>>>>>

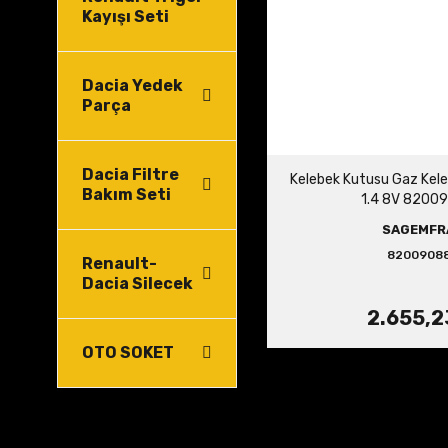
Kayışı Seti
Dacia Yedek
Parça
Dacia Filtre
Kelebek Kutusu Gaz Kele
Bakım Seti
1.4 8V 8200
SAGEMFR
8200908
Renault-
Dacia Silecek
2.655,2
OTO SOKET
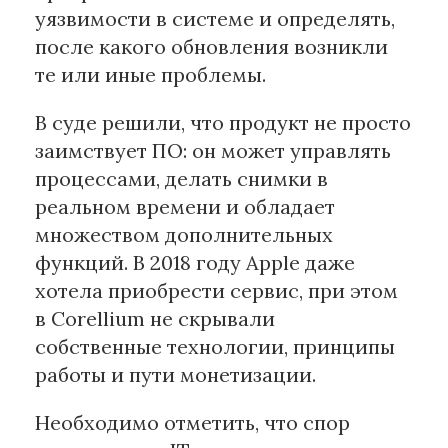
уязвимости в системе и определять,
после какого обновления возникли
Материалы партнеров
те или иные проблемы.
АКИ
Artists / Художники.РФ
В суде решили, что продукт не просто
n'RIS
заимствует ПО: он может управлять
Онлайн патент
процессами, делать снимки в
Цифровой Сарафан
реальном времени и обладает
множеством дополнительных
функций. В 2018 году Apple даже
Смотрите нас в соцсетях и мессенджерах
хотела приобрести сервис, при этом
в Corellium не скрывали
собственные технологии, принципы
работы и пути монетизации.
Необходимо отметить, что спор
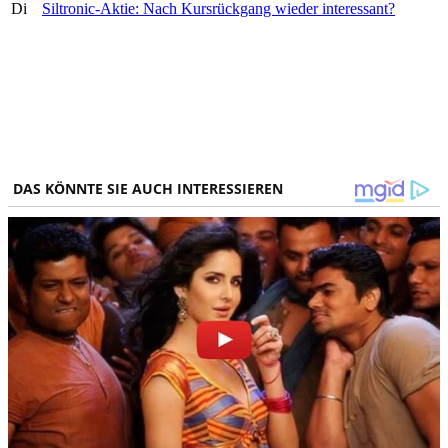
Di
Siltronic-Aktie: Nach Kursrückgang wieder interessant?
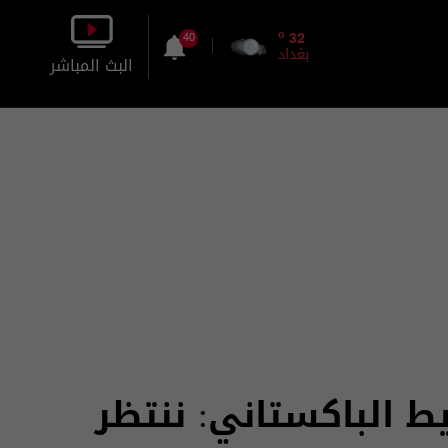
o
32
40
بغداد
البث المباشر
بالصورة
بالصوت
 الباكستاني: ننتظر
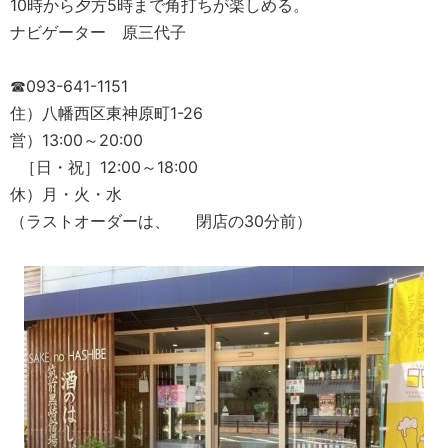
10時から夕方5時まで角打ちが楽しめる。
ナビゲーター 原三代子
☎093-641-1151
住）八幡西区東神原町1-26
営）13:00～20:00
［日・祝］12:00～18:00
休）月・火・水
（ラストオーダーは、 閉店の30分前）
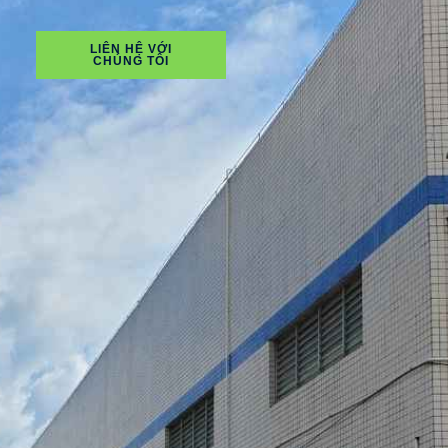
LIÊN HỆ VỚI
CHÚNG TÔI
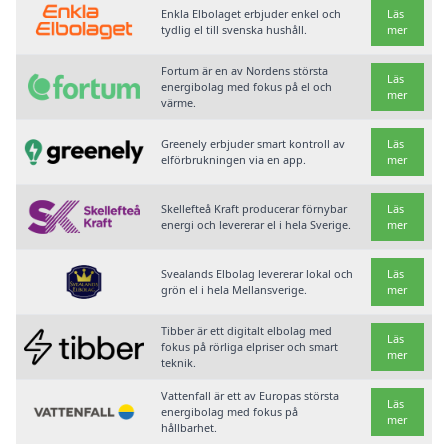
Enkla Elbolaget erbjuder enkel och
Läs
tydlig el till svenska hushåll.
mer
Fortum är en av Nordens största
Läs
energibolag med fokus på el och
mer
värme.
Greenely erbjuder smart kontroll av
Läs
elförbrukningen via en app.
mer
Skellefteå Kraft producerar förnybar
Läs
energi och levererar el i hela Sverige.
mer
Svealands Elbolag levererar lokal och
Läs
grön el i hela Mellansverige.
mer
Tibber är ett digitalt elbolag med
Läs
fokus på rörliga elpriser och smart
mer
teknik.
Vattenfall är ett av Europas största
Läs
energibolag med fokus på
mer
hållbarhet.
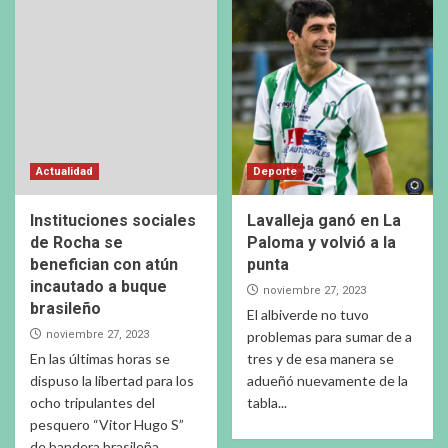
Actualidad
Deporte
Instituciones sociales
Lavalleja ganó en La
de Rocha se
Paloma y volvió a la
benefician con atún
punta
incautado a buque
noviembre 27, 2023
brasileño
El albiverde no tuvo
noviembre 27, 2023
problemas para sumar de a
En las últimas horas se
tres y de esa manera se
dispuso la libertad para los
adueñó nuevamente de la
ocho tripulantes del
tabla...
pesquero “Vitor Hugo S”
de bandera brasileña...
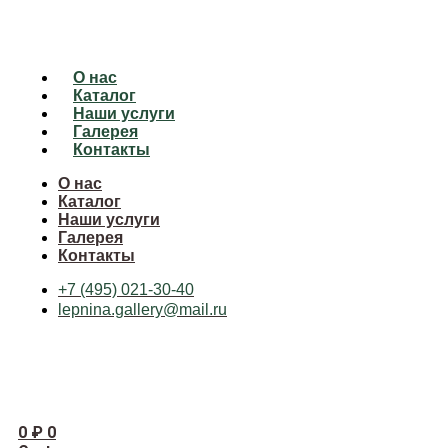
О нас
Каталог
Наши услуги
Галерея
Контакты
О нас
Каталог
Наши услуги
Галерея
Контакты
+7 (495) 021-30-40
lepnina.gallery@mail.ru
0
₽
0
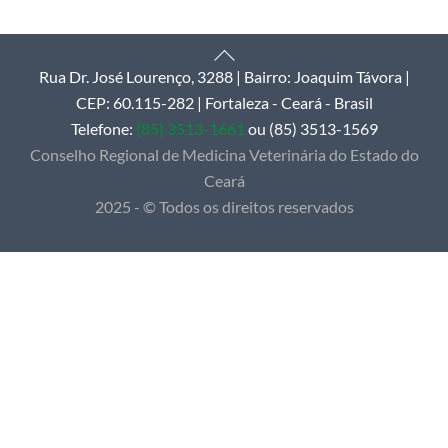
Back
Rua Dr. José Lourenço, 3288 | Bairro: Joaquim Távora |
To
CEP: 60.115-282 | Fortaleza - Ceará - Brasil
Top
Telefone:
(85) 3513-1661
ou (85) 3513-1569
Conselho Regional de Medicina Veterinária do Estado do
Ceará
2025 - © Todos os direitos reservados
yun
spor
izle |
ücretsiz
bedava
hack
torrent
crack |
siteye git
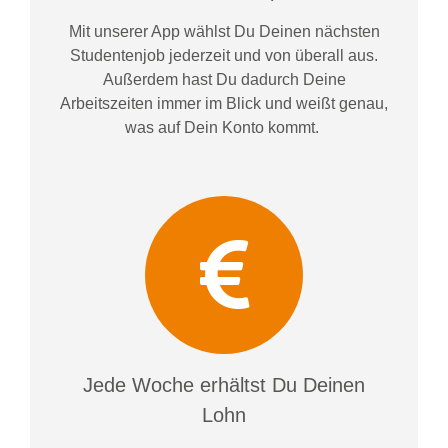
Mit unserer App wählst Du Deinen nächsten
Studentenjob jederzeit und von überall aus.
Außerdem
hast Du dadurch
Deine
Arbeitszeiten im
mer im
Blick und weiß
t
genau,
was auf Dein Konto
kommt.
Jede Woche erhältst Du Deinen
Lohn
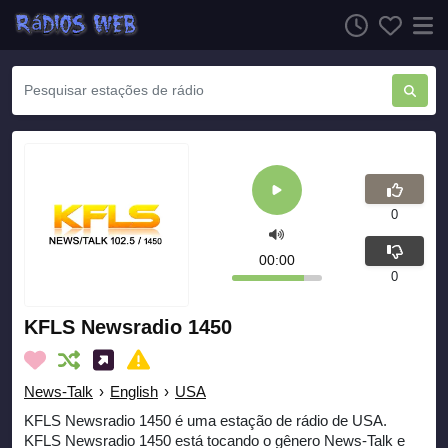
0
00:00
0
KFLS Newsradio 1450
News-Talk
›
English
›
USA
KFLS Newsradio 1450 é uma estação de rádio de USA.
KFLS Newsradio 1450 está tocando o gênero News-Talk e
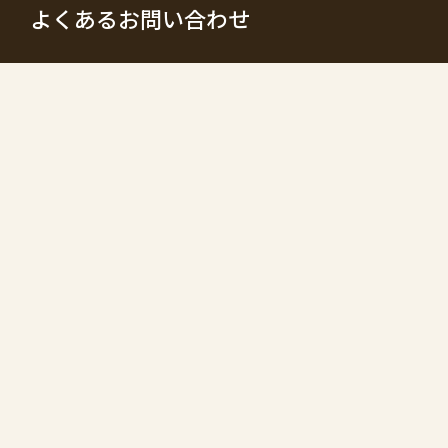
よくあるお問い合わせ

<<<<<

## [GOAL OF THE EXERCISE]
For the word "para", state the number of lines in the listing that contain it and nothing further.

## [SOLVED PROBLEM]
2